Datong: The Chinese Utopia (Richmond Theatre, July 27 & 28 2017)
It can’t be often, even for an audience largely consisting of informed people understanding the history and philosophy behind it, that a new opera with radical issues at its heart so easily captivates and inspires.
Datong, the Chinese Utopia, an extraordinary three-act opera by Chan Hing-yan and Evans Chan, received its European premiere at Richmond Theatre as part of the Hong Kong Music Series Festival in London and was a breathtaking work of art. Delegates from the Hong Kong Arts Development Council and the Hong Kong Economic Trade office greeted the mainly Chinese audience in the foyer in addition to others embracing the challenge of something very different and exciting.
The opera tells the enthralling and often witty story of modern China’s first major utopian philosopher and earliest constitutional reformer, Kang Youwei , and his pioneering daughter, Kang Tongbi, from the turn of the 20th Century to the middle of the Cultural Revolution in 1969.

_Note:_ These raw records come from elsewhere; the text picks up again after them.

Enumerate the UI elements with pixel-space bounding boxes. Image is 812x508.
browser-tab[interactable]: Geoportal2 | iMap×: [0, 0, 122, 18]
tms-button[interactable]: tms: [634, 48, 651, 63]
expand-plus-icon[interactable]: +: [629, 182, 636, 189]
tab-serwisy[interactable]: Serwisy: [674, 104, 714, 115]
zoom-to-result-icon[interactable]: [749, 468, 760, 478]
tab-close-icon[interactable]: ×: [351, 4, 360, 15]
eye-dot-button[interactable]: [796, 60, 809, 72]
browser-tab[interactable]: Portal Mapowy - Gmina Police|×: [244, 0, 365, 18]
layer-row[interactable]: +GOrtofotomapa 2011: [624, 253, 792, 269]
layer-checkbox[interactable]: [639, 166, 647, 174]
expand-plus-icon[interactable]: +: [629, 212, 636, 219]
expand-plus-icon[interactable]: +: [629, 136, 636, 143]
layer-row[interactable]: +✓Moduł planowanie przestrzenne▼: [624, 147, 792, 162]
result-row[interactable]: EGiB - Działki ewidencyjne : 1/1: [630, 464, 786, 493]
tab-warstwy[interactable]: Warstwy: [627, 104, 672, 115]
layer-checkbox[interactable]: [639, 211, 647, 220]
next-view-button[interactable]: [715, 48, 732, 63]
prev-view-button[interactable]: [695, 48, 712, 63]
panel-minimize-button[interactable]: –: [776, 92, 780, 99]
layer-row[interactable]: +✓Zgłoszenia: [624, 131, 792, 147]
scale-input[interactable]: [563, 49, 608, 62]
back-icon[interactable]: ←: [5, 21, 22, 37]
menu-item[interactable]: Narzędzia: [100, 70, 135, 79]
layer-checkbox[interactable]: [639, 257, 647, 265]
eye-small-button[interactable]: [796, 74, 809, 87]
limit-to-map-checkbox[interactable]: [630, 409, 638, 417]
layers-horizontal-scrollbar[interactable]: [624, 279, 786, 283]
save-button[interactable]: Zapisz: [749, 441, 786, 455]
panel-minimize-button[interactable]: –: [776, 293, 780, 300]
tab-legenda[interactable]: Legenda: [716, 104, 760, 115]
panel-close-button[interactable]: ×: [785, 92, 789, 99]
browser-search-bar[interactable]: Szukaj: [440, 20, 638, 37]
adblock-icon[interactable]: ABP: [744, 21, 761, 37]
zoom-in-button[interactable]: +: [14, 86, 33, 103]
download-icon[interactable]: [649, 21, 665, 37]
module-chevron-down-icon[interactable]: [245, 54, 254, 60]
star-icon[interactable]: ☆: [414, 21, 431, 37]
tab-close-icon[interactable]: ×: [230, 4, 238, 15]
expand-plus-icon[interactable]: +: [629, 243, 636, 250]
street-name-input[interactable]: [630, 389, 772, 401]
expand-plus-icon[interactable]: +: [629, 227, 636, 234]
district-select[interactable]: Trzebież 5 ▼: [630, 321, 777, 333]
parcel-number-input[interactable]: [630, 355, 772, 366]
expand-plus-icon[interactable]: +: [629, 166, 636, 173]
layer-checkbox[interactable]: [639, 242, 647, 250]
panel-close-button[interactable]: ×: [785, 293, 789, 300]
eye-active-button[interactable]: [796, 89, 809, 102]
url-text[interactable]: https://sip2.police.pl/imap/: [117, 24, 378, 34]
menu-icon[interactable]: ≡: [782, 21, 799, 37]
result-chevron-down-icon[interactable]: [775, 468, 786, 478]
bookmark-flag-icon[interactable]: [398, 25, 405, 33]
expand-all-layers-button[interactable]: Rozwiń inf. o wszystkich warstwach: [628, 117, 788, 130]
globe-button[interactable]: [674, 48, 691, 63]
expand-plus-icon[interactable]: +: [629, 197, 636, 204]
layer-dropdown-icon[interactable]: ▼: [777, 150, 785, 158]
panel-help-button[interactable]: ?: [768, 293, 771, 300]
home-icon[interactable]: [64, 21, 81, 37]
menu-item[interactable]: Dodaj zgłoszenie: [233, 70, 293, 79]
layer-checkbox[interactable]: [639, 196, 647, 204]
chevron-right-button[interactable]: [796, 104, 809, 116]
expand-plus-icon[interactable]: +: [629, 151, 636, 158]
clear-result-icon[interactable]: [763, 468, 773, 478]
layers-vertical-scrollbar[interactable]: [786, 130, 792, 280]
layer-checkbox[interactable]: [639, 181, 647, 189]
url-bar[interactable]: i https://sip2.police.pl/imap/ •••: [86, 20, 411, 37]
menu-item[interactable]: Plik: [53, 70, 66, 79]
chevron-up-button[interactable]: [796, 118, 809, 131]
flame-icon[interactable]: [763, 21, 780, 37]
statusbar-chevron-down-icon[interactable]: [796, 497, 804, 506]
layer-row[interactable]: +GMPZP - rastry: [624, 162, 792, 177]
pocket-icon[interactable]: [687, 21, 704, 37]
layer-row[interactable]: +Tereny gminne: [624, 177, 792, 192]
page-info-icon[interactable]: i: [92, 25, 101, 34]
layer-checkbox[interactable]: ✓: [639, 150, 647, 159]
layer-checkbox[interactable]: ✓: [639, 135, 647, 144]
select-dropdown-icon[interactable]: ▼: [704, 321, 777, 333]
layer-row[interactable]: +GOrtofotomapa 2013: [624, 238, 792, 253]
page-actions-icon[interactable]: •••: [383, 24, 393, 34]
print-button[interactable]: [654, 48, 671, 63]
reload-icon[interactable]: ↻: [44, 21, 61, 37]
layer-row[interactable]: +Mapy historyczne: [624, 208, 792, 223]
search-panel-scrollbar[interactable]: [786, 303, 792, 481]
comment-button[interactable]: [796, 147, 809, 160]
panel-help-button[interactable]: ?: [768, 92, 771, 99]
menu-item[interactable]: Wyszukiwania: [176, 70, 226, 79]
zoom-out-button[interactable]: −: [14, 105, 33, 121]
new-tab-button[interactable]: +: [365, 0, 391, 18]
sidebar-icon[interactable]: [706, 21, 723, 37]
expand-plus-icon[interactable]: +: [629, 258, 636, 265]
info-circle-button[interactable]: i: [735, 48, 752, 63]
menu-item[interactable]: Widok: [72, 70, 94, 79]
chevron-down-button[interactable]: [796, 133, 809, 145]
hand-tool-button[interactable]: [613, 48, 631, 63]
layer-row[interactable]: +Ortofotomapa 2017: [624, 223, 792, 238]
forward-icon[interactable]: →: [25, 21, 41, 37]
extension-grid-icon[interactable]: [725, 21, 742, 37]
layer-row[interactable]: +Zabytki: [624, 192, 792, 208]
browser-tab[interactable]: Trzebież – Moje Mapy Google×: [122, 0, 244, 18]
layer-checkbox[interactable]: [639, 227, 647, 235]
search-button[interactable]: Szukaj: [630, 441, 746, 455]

If it doesn’t immediately seem to provide the most suitable topic for turning into opera, then much the same could be said of the life of Eva Peron or the Jerry Springer TV series becoming rock opera/musicals.
Presented by the Hong Kong Arts Development Council and commissioned and produced by Hong Kong Arts Festival, Datong enjoyed a sold-out run in Hong Kong for its 2015 world premiere. The question was would the huge cultural differences make it hard for an English audience to understand, let alone the fact that most of the piece is sung in Mandarin.
It is no surprise to discover that the power of music conquers all, and the entire audience was transfixed by the philosophical and poetic retelling of history, heroism and tragedy. The themes of Confucian ideals, the desire to break away from strict rules and tradition, and the power of liberating individuals to change hearts and minds crossed cultures and made the story as relevant to west London in 2017 as it was to those in China who lived through the events and experienced the fallout of decisions and dreams made by earlier generations.
Passionate direction from Tang Shu-wing was mirrored in stunning performances by the cast. It was hard not to warm to soprano Louise Kwong’s heartfelt portrayal of the crusading Kang Tongbi, so supportive of her father’s words and actions at home and abroad. Her transformation from the pioneering bright young daughter in the first act to the elderly mother on her deathbed in the last was a triumph of simple make-up and characterisation.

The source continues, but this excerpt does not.